Specifically, D-2HG deactivated T cells by inhibiting a key metabolic enzyme called lactate dehydrogenase (LDH) that plays a role in producing cytokines and granzymes, helping T cells proliferate, and maintaining T cells’ tumor-killing capacity. When D-2HG was removed, the T cells regained their ability to kill tumor cells, suggesting that the process is reversible.
In another set of experiments, the scientists monitored D-2HG and CD8+ T cells in human glioma tumors with IDH mutations. They found that tumor regions with higher D-2HG levels had lower levels of T-cell infiltration, while tumor regions with more T cells had lower D-2HG levels — thus supporting the mouse model findings. “Our results suggest that D-2HG may not only affect tumor initiation and growth through tumor cell-intrinsic mechanisms but also by directly affecting the cells in the surrounding TME,” the team noted. “We propose that D-2HG acts directly on CD8+ T cells in the TME of IDH-mutant tumors by altering their metabolic and cytotoxic signatures … Our findings show that D-2HG alters glucose metabolism in CD8+ T cells, resulting in impaired proliferation, cytokine production, and cytotoxicity.”
T cell Take Down: Researchers discover how cancer cells manipulate the immune system from Harvard Medical School on Vimeo.
“What we found is that this metabolite secreted by the tumor hijacks the body’s normal defense mechanism and causes it to break down,” Haigis said.

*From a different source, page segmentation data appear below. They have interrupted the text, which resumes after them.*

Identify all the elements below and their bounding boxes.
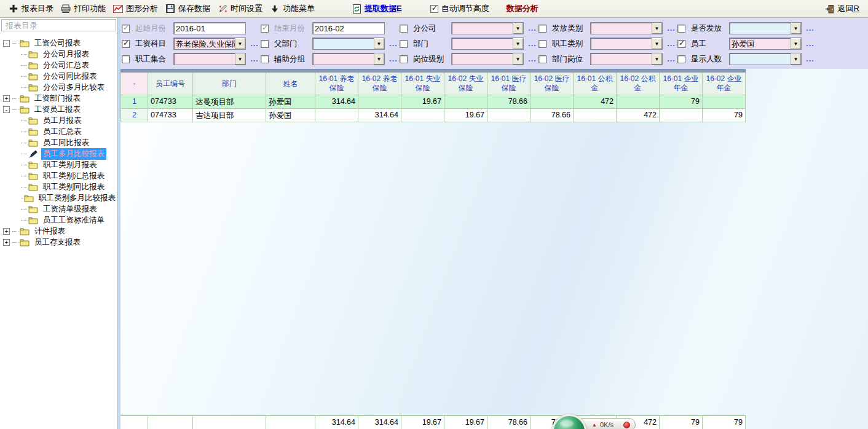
dropdown-显示人数[interactable]: ▼ (729, 53, 802, 65)
chevron-down-icon[interactable]: ▼ (652, 38, 662, 49)
filter-checkbox-工资科目[interactable] (122, 40, 130, 48)
dropdown-部门岗位[interactable]: ▼ (590, 53, 663, 65)
sidebar-item-职工类别同比报表[interactable]: 职工类别同比报表 (0, 181, 117, 192)
chevron-down-icon[interactable]: ▼ (513, 53, 523, 65)
ellipsis-button-部门[interactable]: ... (526, 39, 539, 48)
dropdown-是否发放[interactable]: ▼ (729, 22, 802, 34)
ellipsis-button-员工[interactable]: ... (804, 39, 816, 48)
filter-checkbox-部门岗位[interactable] (539, 55, 546, 63)
filter-checkbox-职工类别[interactable] (539, 40, 546, 48)
collapse-minus-icon[interactable]: - (3, 40, 10, 47)
column-header-16-02 失业保险[interactable]: 16-02 失业保险 (444, 73, 487, 95)
table-cell[interactable] (358, 95, 401, 109)
ellipsis-button-职工集合[interactable]: ... (248, 55, 261, 63)
sidebar-item-员工多月比较报表[interactable]: 员工多月比较报表 (0, 148, 117, 159)
sidebar-item-员工月报表[interactable]: 员工月报表 (0, 115, 117, 126)
expand-plus-icon[interactable]: + (3, 239, 10, 246)
ellipsis-button-发放类别[interactable]: ... (665, 24, 677, 33)
chevron-down-icon[interactable]: ▼ (791, 38, 801, 49)
column-header-16-02 医疗保险[interactable]: 16-02 医疗保险 (531, 73, 574, 95)
column-header-员工编号[interactable]: 员工编号 (148, 73, 193, 95)
chevron-down-icon[interactable]: ▼ (652, 53, 662, 65)
column-header-16-02 养老保险[interactable]: 16-02 养老保险 (358, 73, 401, 95)
table-cell[interactable]: 472 (617, 109, 660, 122)
column-header-16-01 养老保险[interactable]: 16-01 养老保险 (315, 73, 358, 95)
sidebar-item-职工类别月报表[interactable]: 职工类别月报表 (0, 159, 117, 170)
ellipsis-button-工资科目[interactable]: ... (248, 39, 261, 48)
filter-checkbox-分公司[interactable] (400, 25, 408, 33)
toolbar-button-printer[interactable]: 打印功能 (57, 2, 109, 15)
table-cell[interactable]: 19.67 (401, 95, 444, 109)
dropdown-父部门[interactable]: ▼ (312, 37, 385, 50)
sidebar-item-分公司月报表[interactable]: 分公司月报表 (0, 49, 117, 60)
table-cell[interactable]: 达曼项目部 (193, 95, 266, 109)
dropdown-员工[interactable]: 孙爱国▼ (729, 37, 802, 50)
collapse-minus-icon[interactable]: - (3, 106, 10, 113)
column-header-16-01 失业保险[interactable]: 16-01 失业保险 (401, 73, 444, 95)
column-header-16-01 公积金[interactable]: 16-01 公积金 (574, 73, 617, 95)
column-header-姓名[interactable]: 姓名 (266, 73, 315, 95)
sidebar-item-员工工资标准清单[interactable]: 员工工资标准清单 (0, 214, 117, 226)
table-cell[interactable] (617, 95, 660, 109)
back-button[interactable]: 返回R (825, 3, 859, 14)
table-cell[interactable]: 孙爱国 (266, 109, 315, 122)
filter-checkbox-父部门[interactable] (261, 40, 269, 48)
sidebar-item-工资部门报表[interactable]: +工资部门报表 (0, 93, 117, 104)
ellipsis-button-职工类别[interactable]: ... (665, 39, 677, 48)
data-analysis-button[interactable]: 数据分析 (507, 3, 539, 14)
row-number-cell[interactable]: 1 (120, 95, 148, 109)
table-cell[interactable]: 78.66 (531, 109, 574, 122)
sidebar-item-分公司多月比较表[interactable]: 分公司多月比较表 (0, 82, 117, 93)
filter-checkbox-部门[interactable] (400, 40, 408, 48)
dropdown-工资科目[interactable]: 养老保险,失业保险▼ (173, 37, 246, 50)
ellipsis-button-岗位级别[interactable]: ... (526, 55, 539, 63)
column-header-rownum[interactable]: - (120, 73, 148, 95)
filter-checkbox-职工集合[interactable] (122, 55, 130, 63)
chevron-down-icon[interactable]: ▼ (235, 53, 245, 65)
dropdown-岗位级别[interactable]: ▼ (451, 53, 524, 65)
table-cell[interactable]: 79 (660, 95, 703, 109)
column-header-16-02 公积金[interactable]: 16-02 公积金 (617, 73, 660, 95)
filter-checkbox-员工[interactable] (677, 40, 685, 48)
month-input-起始月份[interactable] (173, 22, 246, 34)
filter-checkbox-岗位级别[interactable] (400, 55, 408, 63)
table-cell[interactable]: 79 (703, 109, 746, 122)
filter-checkbox-辅助分组[interactable] (261, 55, 269, 63)
table-cell[interactable]: 314.64 (315, 95, 358, 109)
table-cell[interactable]: 074733 (148, 95, 193, 109)
sidebar-item-职工类别汇总报表[interactable]: 职工类别汇总报表 (0, 170, 117, 181)
table-cell[interactable] (531, 95, 574, 109)
chevron-down-icon[interactable]: ▼ (513, 23, 523, 34)
table-cell[interactable]: 78.66 (487, 95, 531, 109)
chevron-down-icon[interactable]: ▼ (791, 53, 801, 65)
ellipsis-button-分公司[interactable]: ... (526, 24, 539, 33)
column-header-16-02 企业年金[interactable]: 16-02 企业年金 (703, 73, 746, 95)
sidebar-item-工资清单级报表[interactable]: 工资清单级报表 (0, 203, 117, 214)
input-起始月份[interactable] (174, 23, 245, 34)
dropdown-职工类别[interactable]: ▼ (590, 37, 663, 50)
toolbar-button-plus[interactable]: 报表目录 (5, 2, 57, 15)
table-cell[interactable]: 吉达项目部 (193, 109, 266, 122)
sidebar-item-员工汇总表[interactable]: 员工汇总表 (0, 126, 117, 137)
column-header-16-01 医疗保险[interactable]: 16-01 医疗保险 (487, 73, 531, 95)
dropdown-部门[interactable]: ▼ (451, 37, 524, 50)
sidebar-item-工资公司报表[interactable]: -工资公司报表 (0, 37, 117, 49)
table-cell[interactable] (315, 109, 358, 122)
toolbar-button-chart[interactable]: 图形分析 (109, 2, 162, 15)
table-cell[interactable] (574, 109, 617, 122)
ellipsis-button-显示人数[interactable]: ... (804, 55, 816, 63)
sidebar-item-工资员工报表[interactable]: -工资员工报表 (0, 104, 117, 115)
toolbar-button-pen[interactable]: 时间设置 (214, 2, 266, 15)
sidebar-item-员工存支报表[interactable]: +员工存支报表 (0, 237, 117, 248)
table-cell[interactable]: 472 (574, 95, 617, 109)
table-cell[interactable] (401, 109, 444, 122)
dropdown-发放类别[interactable]: ▼ (590, 22, 663, 34)
table-cell[interactable]: 19.67 (444, 109, 487, 122)
chevron-down-icon[interactable]: ▼ (374, 38, 384, 49)
month-input-结束月份[interactable] (312, 22, 385, 34)
column-header-部门[interactable]: 部门 (193, 73, 266, 95)
chevron-down-icon[interactable]: ▼ (235, 38, 245, 49)
toolbar-button-floppy[interactable]: 保存数据 (162, 2, 214, 15)
filter-checkbox-发放类别[interactable] (539, 25, 546, 33)
ellipsis-button-是否发放[interactable]: ... (804, 24, 816, 33)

She emphasized, however, that “this is only one part of the puzzle, and major questions in the field remain.”
For example, she hopes future research will delve deeper into D-2HG to identify additional targets and explore how the metabolite affects other cells — including other immune cells — in the tumor microenvironment.
“The field has initially focused on tumor cell functions of this metabolite, and I think that the door is now open for other studies to look at how it impacts immune cells and the whole microenvironment,” Haigis said. Such work, she added, could extend beyond D-2HG to investigate how other metabolites secreted by tumors remodel the tumor microenvironment.
Haigis’ lab recently published a paper in Cell Metabolism showing that lactate produced by tumor cells similarly reduces the cancer-killing ability of nearby CD8+ T cells. Haigis is also interested in understanding the importance of this D-2HG–T cell mechanism in patients treated with IDH inhibitors — existing drugs that combat tumor growth by blocking IDH mutations to reduce D-2HG production. “ … we found that many of the effects caused by D-2HG are reversible upon D-2HG removal,” the authors noted. “In the future, it will be interesting to determine whether therapeutic interventions involving US Food & Drug Administration–approved, mutation-specific IDH inhibitors potentiate immune responses by removing immunosuppressive D-2HG from the TME, in addition to having a direct role in the inhibition of tumor growth.”
Haigis acknowledged, “We still don’t know the therapeutic implication of this research — do IDH inhibitors work in part by increasing the activity of the immune system, or do they only act directly on the cancer cells?”
She emphasized that her research focuses on unraveling the basic biology of how tumor cells use metabolites to suppress the immune system. However, Haigis is hopeful that in the long term, scientists may be able to use her findings, along with additional research, to develop therapies that take advantage of the interaction between cancer cells and immune cells.